Die Theorie der wesentlichen Bedingung (dazu umfassend BSG vom 9. Mai 2006 -B 2 U 1/05 R) beruht ebenso wie die im Zivilrecht geltende Adäquanztheorie auf der naturwissenschaftlich-philosophischen Bedingungstheorie als Ausgangsbasis. Nach dieser ist jedes Ereignis Ursache eines Erfolges, das nicht hinweggedacht werden kann, ohne dass der Erfolg entfiele (conditio-sine-qua-non).
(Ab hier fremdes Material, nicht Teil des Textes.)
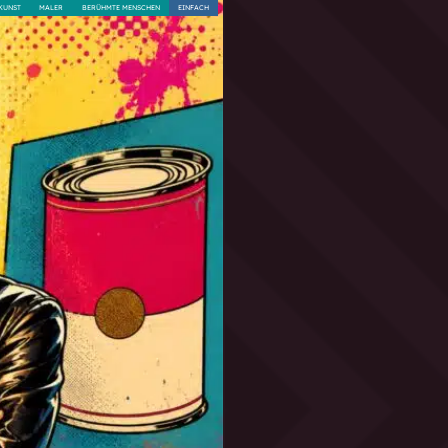
KUNST
MALER
BERÜHMTE MENSCHEN
EINFACH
Aufgrund der Unbegrenztheit der naturwissenschaftlich-philosophischen Ursachen für einen Erfolg ist für die praktische Rechtsanwendung in einer zweiten Prüfungsstufe die Unterscheidung zwischen solchen Ursachen notwendig, die rechtlich für den Erfolg verantwortlich gemacht werden bzw. denen der Erfolg zugerechnet wird, und den anderen, für den Erfolg rechtlich unerheblichen Ursachen. Da Verschulden bei der Prüfung eines Versicherungsfalles in der gesetzlichen Unfallversicherung unbeachtlich ist, weil verbotswidriges Handeln einen Versicherungsfall nicht ausschließt (§ 7 Abs 2 SGB VII), erfolgt im Sozialrecht diese Unterscheidung und Zurechnung nach der Theorie der wesentlichen Bedingung. Nach dieser werden als kausal und rechtserheblich nur solche Ursachen angesehen, die wegen ihrer besonderen Beziehung zum Erfolg zu dessen Eintritt wesentlich mitgewirkt haben. Welche Ursache wesentlich ist und welche nicht, muss aus der Auffassung des praktischen Lebens über die besondere Beziehung der Ursache zum Eintritt des Erfolgs bzw. Gesundheitsschadens abgeleitet werden (BSGE 1, 72 , 76).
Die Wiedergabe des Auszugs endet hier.